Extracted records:
<<<<

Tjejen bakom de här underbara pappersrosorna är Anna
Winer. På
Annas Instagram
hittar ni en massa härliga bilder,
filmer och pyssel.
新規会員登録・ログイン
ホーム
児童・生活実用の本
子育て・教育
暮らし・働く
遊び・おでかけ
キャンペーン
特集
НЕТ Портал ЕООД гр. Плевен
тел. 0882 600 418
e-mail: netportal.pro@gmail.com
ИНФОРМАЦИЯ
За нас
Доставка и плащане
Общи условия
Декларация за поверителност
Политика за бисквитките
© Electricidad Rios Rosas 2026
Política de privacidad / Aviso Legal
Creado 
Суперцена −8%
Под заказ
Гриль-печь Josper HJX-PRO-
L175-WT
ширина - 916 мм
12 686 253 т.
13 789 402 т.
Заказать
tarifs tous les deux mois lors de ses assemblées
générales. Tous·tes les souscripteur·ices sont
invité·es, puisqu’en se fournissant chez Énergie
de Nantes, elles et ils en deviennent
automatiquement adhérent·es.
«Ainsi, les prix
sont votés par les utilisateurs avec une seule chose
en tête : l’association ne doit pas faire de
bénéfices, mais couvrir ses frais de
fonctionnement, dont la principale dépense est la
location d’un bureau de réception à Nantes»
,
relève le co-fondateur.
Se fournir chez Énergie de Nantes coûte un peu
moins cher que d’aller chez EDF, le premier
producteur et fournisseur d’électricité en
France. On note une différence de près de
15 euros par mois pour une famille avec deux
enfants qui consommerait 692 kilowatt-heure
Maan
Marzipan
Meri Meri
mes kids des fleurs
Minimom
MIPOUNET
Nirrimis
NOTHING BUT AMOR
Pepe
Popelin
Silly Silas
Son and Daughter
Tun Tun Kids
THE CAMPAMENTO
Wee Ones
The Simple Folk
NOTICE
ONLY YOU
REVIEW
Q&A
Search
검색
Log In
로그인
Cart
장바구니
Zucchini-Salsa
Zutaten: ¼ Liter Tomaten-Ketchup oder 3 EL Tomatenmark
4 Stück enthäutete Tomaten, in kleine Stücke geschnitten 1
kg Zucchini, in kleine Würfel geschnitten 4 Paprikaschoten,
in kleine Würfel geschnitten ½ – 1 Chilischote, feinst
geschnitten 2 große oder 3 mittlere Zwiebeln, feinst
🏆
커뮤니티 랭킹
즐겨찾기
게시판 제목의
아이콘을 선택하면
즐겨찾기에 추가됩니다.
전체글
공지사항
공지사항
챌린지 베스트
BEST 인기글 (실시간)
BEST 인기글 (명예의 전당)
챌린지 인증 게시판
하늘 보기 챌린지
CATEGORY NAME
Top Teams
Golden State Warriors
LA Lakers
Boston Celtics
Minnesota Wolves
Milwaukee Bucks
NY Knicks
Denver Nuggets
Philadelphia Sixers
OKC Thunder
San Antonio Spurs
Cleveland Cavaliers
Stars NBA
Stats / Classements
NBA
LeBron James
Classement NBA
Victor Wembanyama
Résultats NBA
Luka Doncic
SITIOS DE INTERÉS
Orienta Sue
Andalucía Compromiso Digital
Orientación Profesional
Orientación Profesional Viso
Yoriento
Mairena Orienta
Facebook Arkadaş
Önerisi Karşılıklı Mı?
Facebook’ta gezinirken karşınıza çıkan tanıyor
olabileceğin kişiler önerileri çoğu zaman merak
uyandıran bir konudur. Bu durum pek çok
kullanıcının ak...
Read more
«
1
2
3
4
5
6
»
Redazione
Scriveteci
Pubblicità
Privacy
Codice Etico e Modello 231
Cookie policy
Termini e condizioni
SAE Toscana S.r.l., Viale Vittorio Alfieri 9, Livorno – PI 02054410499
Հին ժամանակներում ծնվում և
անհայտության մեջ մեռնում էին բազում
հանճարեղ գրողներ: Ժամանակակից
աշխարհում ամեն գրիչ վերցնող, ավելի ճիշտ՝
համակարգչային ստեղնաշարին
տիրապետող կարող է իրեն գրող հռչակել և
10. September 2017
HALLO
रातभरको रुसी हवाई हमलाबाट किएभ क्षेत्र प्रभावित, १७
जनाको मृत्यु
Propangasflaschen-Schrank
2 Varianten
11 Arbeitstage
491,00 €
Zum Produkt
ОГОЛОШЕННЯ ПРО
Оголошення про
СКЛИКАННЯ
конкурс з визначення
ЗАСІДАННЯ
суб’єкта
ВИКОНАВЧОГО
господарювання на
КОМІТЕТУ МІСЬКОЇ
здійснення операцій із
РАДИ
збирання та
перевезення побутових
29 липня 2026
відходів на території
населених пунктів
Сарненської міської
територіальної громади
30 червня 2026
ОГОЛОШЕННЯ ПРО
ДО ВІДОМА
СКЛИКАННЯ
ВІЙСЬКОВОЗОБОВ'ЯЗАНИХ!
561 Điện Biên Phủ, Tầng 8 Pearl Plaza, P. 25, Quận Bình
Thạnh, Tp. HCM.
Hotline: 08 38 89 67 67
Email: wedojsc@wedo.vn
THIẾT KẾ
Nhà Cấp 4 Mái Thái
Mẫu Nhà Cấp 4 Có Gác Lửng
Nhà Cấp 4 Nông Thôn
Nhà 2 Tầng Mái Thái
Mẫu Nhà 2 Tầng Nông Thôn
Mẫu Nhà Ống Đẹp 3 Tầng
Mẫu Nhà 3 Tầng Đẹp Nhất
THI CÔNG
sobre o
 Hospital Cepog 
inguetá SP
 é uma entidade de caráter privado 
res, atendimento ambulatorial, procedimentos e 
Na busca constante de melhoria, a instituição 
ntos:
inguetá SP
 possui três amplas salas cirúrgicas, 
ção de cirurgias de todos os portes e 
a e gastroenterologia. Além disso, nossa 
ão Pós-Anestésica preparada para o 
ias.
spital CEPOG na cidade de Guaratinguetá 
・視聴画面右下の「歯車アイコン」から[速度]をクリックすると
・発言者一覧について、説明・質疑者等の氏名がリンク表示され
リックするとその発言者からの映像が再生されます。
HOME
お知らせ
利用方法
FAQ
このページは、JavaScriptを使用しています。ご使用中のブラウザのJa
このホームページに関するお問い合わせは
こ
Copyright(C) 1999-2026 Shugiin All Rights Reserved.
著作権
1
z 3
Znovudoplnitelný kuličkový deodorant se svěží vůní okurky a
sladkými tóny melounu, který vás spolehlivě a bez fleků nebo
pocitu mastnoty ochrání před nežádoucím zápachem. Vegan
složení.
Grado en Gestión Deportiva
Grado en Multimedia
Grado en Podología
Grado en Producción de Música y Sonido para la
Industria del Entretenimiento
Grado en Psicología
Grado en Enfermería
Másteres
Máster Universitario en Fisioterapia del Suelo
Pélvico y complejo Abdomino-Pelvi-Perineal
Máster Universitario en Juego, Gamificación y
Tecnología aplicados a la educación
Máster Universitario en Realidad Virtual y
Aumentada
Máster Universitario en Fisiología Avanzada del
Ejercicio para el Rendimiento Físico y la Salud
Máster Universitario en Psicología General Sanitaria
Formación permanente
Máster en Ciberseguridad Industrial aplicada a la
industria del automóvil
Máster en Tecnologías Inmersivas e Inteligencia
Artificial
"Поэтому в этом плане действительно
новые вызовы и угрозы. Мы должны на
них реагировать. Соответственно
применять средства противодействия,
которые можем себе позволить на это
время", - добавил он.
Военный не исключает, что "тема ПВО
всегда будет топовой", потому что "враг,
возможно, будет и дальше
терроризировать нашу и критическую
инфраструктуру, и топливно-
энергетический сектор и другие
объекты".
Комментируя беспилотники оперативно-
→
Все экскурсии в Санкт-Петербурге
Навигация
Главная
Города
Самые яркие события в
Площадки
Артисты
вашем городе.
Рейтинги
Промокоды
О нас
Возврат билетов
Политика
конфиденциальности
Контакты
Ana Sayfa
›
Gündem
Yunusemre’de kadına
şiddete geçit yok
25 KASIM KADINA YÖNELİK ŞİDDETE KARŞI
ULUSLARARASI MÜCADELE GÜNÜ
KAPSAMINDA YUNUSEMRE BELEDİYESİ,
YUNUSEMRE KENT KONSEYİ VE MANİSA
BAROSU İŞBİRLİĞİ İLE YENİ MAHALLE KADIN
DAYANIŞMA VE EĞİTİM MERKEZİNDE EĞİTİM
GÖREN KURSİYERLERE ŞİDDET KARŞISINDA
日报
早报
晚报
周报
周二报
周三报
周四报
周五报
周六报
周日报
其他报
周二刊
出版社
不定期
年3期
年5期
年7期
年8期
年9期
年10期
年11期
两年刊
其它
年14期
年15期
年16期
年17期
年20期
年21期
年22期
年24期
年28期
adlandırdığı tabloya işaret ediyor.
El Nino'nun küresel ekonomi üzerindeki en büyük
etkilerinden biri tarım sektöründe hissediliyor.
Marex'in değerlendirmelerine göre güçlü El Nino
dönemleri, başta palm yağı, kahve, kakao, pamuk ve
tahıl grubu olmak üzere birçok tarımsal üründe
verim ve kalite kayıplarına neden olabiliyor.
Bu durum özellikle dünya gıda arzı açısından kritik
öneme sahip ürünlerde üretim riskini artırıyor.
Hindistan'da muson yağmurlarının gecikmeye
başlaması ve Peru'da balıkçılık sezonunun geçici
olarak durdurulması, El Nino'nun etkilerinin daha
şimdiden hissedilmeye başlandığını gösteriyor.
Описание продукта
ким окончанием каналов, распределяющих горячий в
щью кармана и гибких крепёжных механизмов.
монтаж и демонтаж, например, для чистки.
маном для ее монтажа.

>>>>

__REQUIRED ACTION__: Each line from the beginning of the entries to the line with "тел. 0882 600 418" must be repeated exactly, with both end lines kept and no other lines given.

__YOUR RESPONSE__:
Tjejen bakom de här underbara pappersrosorna är Anna
Winer. På
Annas Instagram
hittar ni en massa härliga bilder,
filmer och pyssel.
新規会員登録・ログイン
ホーム
児童・生活実用の本
子育て・教育
暮らし・働く
遊び・おでかけ
キャンペーン
特集
НЕТ Портал ЕООД гр. Плевен
тел. 0882 600 418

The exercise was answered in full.